Sure, a lot of people consider it a sin, but again, it’s not your sin. You are not going to hell because someone else is gay, so worry about where you’re ending up after you kick the bucket.

Get over yourself. This is not about you.

I am not an activist. I am not someone who walks in pride parades of any kind. I am the guy looking out of his fifteenth floor window in New York City bitching about the traffic.

But going back to the voting thing, I’m always being told that I have to be part of the system. If I want things to change, I have to cast a vote or stop whining.

Let me tell you why that’s ridiculous.

Whether we can all accept it or not, we do not have control over what happens in our country. You can pick whoever you want, but each and every candidate has a higher power to answer to that is not you, or for my more religious folks, god. Sorry for the newsflash.

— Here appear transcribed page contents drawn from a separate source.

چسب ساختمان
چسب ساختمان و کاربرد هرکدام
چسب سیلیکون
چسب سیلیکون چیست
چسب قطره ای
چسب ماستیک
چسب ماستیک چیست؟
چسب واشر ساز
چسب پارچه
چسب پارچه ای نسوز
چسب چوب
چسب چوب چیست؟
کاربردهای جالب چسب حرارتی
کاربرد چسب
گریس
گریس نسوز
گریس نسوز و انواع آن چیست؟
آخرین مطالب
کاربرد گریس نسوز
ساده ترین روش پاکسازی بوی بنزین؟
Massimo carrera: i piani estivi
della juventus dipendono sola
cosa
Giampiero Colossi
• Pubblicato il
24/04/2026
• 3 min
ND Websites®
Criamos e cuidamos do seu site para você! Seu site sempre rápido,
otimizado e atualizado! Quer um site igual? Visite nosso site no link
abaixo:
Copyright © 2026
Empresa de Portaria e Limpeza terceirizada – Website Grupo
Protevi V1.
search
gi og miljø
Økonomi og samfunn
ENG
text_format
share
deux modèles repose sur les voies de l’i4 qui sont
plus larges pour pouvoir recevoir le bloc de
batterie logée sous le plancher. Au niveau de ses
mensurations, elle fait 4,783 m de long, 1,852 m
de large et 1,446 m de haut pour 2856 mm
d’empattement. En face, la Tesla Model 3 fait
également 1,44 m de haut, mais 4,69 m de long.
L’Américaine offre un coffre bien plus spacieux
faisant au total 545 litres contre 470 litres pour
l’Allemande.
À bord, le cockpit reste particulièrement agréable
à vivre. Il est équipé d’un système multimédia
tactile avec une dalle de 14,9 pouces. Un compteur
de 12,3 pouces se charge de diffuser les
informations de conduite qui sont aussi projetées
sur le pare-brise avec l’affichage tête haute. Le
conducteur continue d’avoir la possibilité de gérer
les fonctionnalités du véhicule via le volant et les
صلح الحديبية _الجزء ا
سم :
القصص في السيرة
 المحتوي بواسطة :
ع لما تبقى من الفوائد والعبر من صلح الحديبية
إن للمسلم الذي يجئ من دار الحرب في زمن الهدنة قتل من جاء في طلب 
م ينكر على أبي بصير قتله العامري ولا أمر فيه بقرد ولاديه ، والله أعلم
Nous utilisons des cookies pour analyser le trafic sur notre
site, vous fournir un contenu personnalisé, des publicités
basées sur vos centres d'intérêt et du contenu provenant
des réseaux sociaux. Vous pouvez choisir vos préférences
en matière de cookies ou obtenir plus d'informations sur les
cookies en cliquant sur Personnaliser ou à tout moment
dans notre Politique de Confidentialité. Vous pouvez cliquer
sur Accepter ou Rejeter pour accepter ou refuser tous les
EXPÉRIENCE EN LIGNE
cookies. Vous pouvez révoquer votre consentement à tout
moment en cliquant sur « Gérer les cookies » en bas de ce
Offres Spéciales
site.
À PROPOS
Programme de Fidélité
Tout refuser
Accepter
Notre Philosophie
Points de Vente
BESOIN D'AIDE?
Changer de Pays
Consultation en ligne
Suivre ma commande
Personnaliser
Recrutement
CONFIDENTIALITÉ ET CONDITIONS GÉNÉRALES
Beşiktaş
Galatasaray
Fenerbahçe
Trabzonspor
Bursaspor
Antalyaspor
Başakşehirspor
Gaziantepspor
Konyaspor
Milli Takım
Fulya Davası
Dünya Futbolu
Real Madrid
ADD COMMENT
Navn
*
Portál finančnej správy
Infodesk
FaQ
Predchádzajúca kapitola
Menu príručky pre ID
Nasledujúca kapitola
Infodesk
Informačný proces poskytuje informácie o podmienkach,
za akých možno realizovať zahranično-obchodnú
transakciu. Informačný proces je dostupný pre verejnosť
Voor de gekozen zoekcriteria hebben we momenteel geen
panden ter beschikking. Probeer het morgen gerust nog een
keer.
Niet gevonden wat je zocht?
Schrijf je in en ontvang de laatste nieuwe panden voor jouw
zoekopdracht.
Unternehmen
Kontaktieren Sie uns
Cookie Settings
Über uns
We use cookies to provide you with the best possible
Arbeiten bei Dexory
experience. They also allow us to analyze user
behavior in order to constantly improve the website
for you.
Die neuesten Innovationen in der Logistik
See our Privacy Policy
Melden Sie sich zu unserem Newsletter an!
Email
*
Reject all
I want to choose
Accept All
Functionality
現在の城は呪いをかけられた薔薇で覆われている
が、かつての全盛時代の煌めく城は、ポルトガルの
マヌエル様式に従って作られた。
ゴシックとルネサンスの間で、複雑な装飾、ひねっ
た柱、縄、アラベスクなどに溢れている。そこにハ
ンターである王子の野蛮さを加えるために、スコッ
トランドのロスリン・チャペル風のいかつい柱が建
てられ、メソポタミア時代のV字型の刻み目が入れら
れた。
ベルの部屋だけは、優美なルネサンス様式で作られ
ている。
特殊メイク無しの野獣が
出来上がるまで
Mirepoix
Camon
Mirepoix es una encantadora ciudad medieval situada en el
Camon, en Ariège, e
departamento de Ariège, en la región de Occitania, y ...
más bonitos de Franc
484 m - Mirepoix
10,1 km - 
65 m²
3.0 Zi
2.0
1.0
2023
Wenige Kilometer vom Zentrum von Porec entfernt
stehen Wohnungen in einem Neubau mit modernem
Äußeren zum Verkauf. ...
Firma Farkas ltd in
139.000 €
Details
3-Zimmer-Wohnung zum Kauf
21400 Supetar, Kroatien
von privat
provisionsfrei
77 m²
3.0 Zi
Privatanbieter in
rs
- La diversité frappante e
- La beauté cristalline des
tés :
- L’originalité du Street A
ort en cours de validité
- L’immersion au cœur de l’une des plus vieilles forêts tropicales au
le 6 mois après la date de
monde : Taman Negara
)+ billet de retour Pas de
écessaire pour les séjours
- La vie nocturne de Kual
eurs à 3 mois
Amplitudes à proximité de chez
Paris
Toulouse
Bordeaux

And yes, that includes the president, because as much as I loathe Barrack the Rock Obama, he doesn't really call all the shots, so even I have to admit that not everything is a result of his complete failure as head of state.

Who was running for office that I truly gave a damn about, yesterday? No one. No one at all. Who was running for office that actually mattered? No one. No one at all.

Like, for example, Tom Corbett was running in Pennsylvania. Let’s talk a little bit about Corbett–the guy whose wife went on television to tell the world that her husband was not a politician, nor did he know how to be.

Great political statement, lady. You do know politician does not directly mean lying asshole, right?

Politician (n.): a person who is professionally involved in politics, especially as a holder of or a candidate for an elected office.

Ex: Tom Corbett is not a politician, and is therefore not fit for office.

Maybe it’s that little statement that cost him the election.

What I’m saying is, as long as I have been alive, these elections have never made any real impact on my daily life. I grew up, I went to college, I graduated college last May, I am unemployed–thanks for the help with that one, Obama–and I’m severely single. None of these things were interrupted by people choosing the wrong senator.

I doubt Tom Wolfe will be any different.

You can burn me at the stake and say that people like me are the reason nothing is getting done, but you would be lying to yourself. People like me aren’t in the way. The people you’re voting into office are.

I don’t vote lesser of two evils, because I will never vote for anything I don’t one hundred percent believe in. I don’t believe in our politicians, I don’t believe in our current political platforms and I don’t believe that my finger on a button is going to do anything.

I am just a super pale American girl who would rather write about the dumb shit other people do than participate in a futile attempt by other powerless souls to fix their dumb shit.

And I guess it’s kind of hypocritical, since I worked on the 2012 voting campaign at Temple U, but let’s face it, that was pretty much for my own selfish need to fatten up my resume to the point of obesity before graduation.

Plus, staying unregistered has kept me off the jury duty list, and I’d like to keep it that way.

I’ve got unemployment to focus on, thanks.